→ AIM OF THE TASK
Return the lines that run from the line containing "Ремонт техники Apple" through the end of the entries, both ends included. Leave out all pictures.
Top of DATA FOR THIS EXERCISE
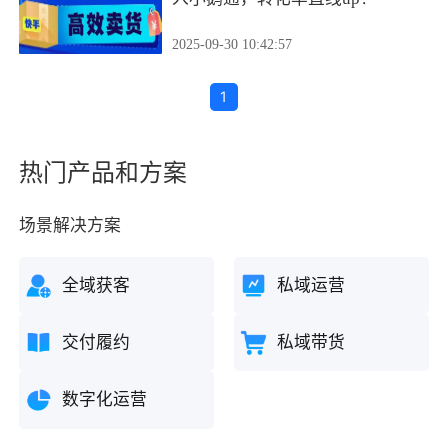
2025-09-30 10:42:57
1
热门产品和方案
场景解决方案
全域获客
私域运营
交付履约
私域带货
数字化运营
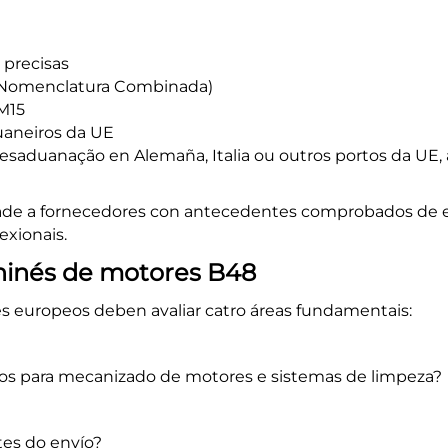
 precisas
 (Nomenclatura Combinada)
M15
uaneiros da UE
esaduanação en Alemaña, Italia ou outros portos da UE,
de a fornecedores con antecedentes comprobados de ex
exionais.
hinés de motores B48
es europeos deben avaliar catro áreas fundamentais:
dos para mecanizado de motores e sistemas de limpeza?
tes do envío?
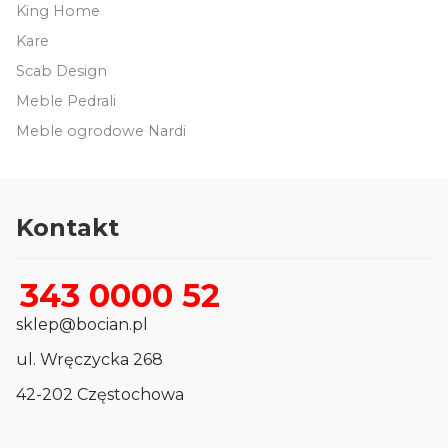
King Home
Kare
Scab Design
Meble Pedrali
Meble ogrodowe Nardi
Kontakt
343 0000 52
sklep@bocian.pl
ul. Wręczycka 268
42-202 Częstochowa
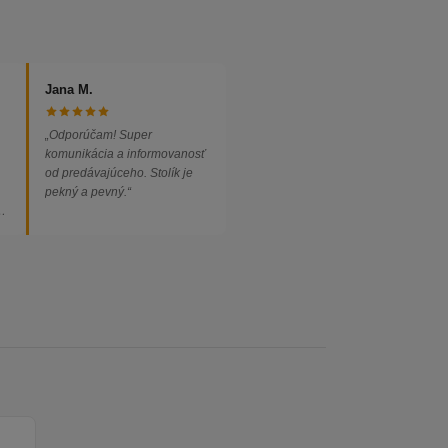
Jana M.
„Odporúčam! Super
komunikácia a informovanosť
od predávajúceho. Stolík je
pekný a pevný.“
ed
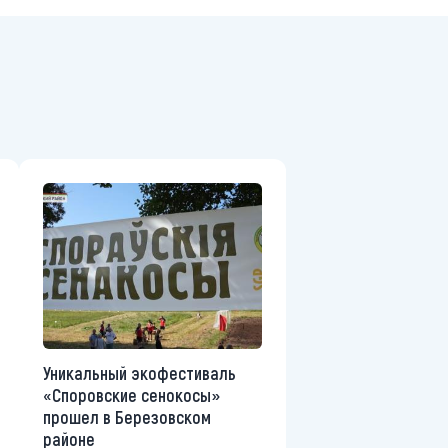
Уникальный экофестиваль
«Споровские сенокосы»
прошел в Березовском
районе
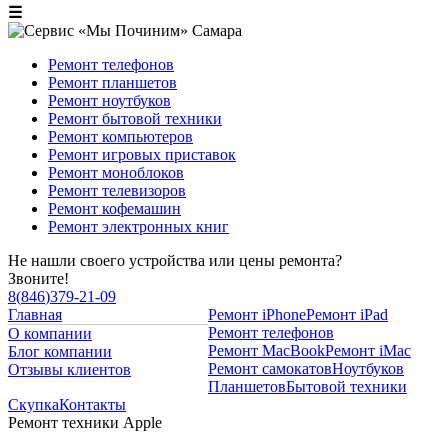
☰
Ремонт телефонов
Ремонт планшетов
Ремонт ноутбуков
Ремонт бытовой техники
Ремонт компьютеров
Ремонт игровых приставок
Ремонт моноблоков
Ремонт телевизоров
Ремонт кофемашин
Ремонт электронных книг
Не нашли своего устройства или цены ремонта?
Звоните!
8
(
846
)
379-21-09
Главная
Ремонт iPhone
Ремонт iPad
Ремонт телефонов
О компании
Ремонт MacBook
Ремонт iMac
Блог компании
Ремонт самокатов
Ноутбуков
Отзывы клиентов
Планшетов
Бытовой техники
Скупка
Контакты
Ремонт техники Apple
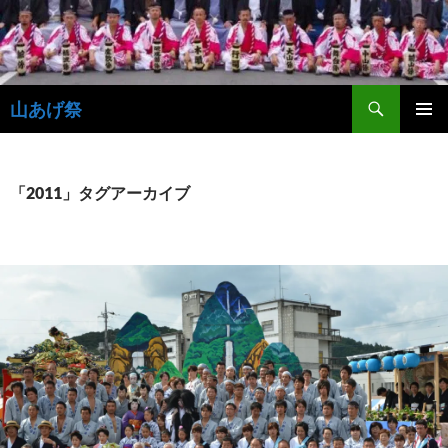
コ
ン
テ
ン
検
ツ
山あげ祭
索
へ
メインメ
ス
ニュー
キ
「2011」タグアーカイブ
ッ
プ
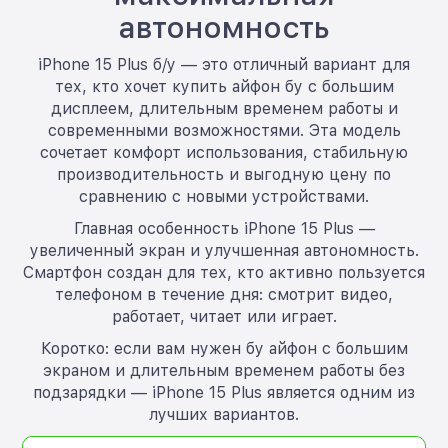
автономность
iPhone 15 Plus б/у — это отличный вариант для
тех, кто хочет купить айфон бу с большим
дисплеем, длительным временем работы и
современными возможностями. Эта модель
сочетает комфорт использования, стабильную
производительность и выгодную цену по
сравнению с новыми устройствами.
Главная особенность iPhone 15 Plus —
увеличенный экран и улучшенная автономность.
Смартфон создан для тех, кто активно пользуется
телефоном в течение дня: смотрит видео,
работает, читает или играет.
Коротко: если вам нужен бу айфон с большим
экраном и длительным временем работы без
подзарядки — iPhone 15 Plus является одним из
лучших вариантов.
Bottom of DATA FOR THIS EXERCISE
→ RESPONSE
Ремонт техники Apple
コ
ン
テ
ン
検
ツ
山あげ祭
索
へ
メインメ
ス
ニュー
キ
「2011」タグアーカイブ
ッ
プ
автономность
iPhone 15 Plus б/у — это отличный вариант для
тех, кто хочет купить айфон бу с большим
дисплеем, длительным временем работы и
современными возможностями. Эта модель
сочетает комфорт использования, стабильную
производительность и выгодную цену по
сравнению с новыми устройствами.
Главная особенность iPhone 15 Plus —
увеличенный экран и улучшенная автономность.
Смартфон создан для тех, кто активно пользуется
телефоном в течение дня: смотрит видео,
работает, читает или играет.
Коротко: если вам нужен бу айфон с большим
экраном и длительным временем работы без
подзарядки — iPhone 15 Plus является одним из
лучших вариантов.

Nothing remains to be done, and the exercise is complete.